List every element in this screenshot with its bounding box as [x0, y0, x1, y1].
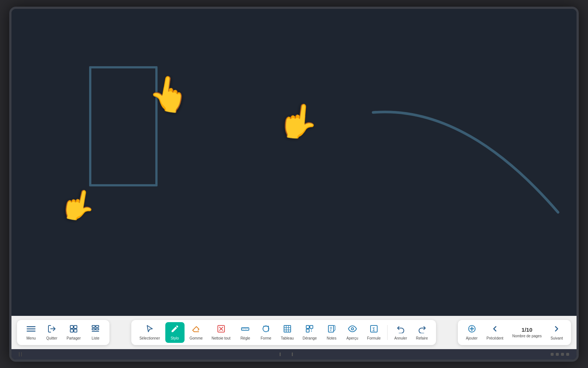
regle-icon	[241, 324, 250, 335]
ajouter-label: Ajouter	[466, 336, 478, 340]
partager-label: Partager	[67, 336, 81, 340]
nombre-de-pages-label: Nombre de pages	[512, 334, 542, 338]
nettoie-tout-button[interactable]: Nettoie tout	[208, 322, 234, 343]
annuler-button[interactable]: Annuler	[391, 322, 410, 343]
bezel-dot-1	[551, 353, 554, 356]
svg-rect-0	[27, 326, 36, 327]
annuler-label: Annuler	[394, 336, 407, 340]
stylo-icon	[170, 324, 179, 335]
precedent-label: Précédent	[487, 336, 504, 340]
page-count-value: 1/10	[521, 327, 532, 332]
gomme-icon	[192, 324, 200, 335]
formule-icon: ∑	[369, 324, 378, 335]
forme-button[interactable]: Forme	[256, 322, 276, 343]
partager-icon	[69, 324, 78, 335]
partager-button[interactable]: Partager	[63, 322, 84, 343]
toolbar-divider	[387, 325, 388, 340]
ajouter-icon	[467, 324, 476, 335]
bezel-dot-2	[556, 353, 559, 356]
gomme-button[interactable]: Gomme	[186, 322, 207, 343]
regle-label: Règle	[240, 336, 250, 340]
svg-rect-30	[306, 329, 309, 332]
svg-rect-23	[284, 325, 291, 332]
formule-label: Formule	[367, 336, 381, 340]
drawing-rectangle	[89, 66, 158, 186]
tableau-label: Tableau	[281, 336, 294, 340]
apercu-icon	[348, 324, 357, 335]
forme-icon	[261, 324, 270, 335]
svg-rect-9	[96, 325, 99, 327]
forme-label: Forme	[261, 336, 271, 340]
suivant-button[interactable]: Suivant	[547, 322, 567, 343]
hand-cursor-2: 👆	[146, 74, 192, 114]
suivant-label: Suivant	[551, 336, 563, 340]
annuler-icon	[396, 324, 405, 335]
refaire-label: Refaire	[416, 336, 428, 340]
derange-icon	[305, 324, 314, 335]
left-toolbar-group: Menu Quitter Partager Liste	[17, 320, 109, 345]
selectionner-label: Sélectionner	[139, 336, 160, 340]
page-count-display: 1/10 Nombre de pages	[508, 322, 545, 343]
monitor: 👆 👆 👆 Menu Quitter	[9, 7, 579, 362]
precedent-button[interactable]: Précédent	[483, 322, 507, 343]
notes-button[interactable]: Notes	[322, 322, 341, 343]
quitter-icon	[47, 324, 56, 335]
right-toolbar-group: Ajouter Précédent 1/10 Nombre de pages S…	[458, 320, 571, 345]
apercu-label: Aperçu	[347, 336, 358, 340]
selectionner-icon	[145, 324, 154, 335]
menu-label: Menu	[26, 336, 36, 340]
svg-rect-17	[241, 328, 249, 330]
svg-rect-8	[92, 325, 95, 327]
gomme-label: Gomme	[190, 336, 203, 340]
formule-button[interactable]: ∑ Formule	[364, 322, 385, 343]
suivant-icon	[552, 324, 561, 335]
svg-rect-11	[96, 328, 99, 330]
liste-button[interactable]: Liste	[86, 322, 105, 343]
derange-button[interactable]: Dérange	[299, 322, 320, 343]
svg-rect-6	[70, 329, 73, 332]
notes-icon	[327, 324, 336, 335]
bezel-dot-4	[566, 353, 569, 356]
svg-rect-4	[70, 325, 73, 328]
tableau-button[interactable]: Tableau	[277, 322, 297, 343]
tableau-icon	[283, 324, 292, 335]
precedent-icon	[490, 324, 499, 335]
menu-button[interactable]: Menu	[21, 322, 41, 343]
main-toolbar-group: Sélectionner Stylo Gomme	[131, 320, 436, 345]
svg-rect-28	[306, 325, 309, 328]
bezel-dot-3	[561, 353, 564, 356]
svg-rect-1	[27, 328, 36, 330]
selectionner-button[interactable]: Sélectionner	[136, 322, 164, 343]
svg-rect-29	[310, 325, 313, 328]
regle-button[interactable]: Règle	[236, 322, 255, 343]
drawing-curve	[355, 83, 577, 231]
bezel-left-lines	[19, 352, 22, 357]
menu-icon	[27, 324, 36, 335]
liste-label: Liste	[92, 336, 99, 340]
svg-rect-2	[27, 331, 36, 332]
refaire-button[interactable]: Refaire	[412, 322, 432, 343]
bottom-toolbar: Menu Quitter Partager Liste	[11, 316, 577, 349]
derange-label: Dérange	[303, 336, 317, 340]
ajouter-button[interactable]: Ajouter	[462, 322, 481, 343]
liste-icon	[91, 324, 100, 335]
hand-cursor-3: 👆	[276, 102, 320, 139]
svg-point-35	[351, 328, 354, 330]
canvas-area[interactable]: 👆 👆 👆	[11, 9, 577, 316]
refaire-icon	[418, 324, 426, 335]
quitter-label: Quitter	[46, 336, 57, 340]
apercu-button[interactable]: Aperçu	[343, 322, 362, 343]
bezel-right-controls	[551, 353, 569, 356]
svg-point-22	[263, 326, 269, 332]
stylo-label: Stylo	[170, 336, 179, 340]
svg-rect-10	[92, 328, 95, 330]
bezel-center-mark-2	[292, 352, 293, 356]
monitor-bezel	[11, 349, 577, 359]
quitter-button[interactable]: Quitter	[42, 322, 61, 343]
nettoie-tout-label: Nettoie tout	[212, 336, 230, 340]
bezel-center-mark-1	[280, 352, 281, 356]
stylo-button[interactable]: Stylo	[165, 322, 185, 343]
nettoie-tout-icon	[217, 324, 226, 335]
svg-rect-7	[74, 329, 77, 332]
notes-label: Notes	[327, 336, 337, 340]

★ ★ ★ ★

» **Task details**
Would you return all lines from the preceding listing that contain the word "mark"?

» **Task solution**
bezel-center-mark-2	[292, 352, 293, 356]
bezel-center-mark-1	[280, 352, 281, 356]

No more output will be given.